Doctor then came in to assess Daughter who at this point was either seriously high, or just seriously happy! She asked if she could have some replacement tablets for the ones that she’d initially reacted to and made some quip that she’d like the same ones again and then started laughing. I’m sorry, but it was funny and I laughed too. He was obviously at the end of a double, triple shift and he said, ‘No, you can’t have the same ones, you can never have that drug again, do you understand me?’ We nodded and hung our heads in shame! He left, never to be seen again.

The mask finally came off and I asked how she was feeling? ‘I’m starving! I’ve had nothing to eat all day apart from a piece of toast this morning. Can we go now and fetch a curry on the way home?’ Near death experience over! Nurse smiled and nodded. I think she was grateful that peace would soon return to the A&E unit!

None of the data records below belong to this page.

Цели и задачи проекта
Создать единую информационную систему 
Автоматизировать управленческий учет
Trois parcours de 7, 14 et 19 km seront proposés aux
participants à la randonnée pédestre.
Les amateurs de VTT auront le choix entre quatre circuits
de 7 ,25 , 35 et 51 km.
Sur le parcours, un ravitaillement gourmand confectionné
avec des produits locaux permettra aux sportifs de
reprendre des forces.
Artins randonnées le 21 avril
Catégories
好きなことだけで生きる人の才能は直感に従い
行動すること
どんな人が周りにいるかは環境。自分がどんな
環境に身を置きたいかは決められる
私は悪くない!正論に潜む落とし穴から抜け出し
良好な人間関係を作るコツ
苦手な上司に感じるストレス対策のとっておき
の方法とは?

The only thing to do now is to get her to continually recite and remember that bugger of a name of the drug she’s allergic to!

3 comments:

Jacqueline Meldrum said...

How frightening! I would suggest that your daughter puts a little piece of card in her purse with the name of the drug on and then when all memory has faded of the day, it will be there. Your daughter is obviously as proud of you as you are of her! What a lovely relationship to have!

Daisy Turnip said...

Hi H

Card in her purse, tattoo on her forehead - we've discussed the lot! Thanks, at least I can now bring her to the blog and show her your comments and tell her how important it is - however, after her experience, I'm sure she will take on board any offers of advice!

Proud - I'm her Mother, she hates me with a passion!

One day she will see the error of her ways! : )

We're coming to sunny Scotland at the end of the month - to walk the beast, Ben Nevis - care to share a hearty Scottish meal we should have before or after such a walk?

Best wishes

Jacqueline Meldrum said...

As it is a bit cold and wet here just now I would wrap up warm and indulge in some homemade soup! Followed by Haggis, neeps and tatties (it would have to be veggie haggis for me). I would finish with some Cranachan. Funnily enough I just made some neep soup and added it to my blog , but I was awful posh and called it Turnip Soup!
Hope you have a lovely time and the sun shines for you, (with a light breeze to make the walk more comfortable!).